Une dérogation inédite vient d’être mise en place concernant la production de champagne : certaines cuvées pourront désormais titrer jusqu’à 15 % d’alcool, contre 13 % maximum habituellement.
En cause : des vendanges 2026 hors normes.
Le rendement agronomique s’est effondré à environ 7 000 kg par hectare, contre 9 900 kg en 2025, conséquence directe d’un gel de printemps d’une intensité historique, d’une floraison très précoce et de cinq épisodes de canicule durant l’été.
Résultat : des raisins exceptionnellement concentrés en sucre, et une récolte démarrée dès le 6 août, avec une généralisation dès le 17, soit deux semaines plus tôt que d’habitude : du jamais-vu !

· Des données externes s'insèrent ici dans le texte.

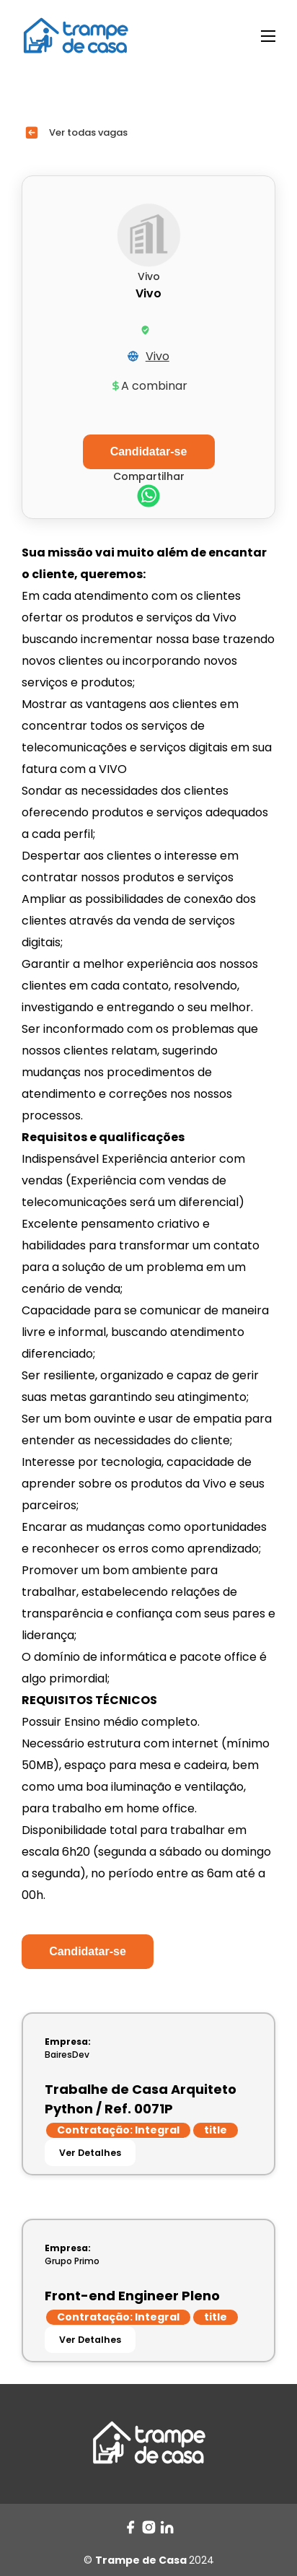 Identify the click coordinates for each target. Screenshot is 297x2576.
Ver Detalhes (90, 2153)
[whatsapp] (148, 497)
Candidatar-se (87, 1951)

Un précédent article Juste Milieu du 1er mai 2026, racontait déjà une récolte 2025 catastrophique pour l’ensemble du vignoble français, signe que la filière viticole encaisse ces dérèglements climatiques années après années.
Une adaptation qui pourrait devenir la norme ?
D’après Europe 1, qui cite Maxime Toubart, président du Syndicat général des vignerons et coprésident du Comité Champagne, cette dérogation ne concerne qu’une poignée de vignerons dont les raisins affichaient déjà un degré élevé, y compris après une éventuelle chaptalisation.
Le Comité Champagne lui-même reconnaît que ce phénomène exceptionnel pourrait devenir la norme à mesure que le réchauffement climatique s’installe, poussant la filière à revoir ses habitudes.
Cette capacité d’adaptation, forcée par l’urgence climatique, se retrouve aussi à une tout autre échelle : le 28 novembre 2025, nous évoquions déjà le recours des États à des mesures inédites, comme la géo-ingénierie, face au même dérèglement.
De quoi transformer, malgré elle, la coupe de champagne de fin d’année en petit indicateur du climat français.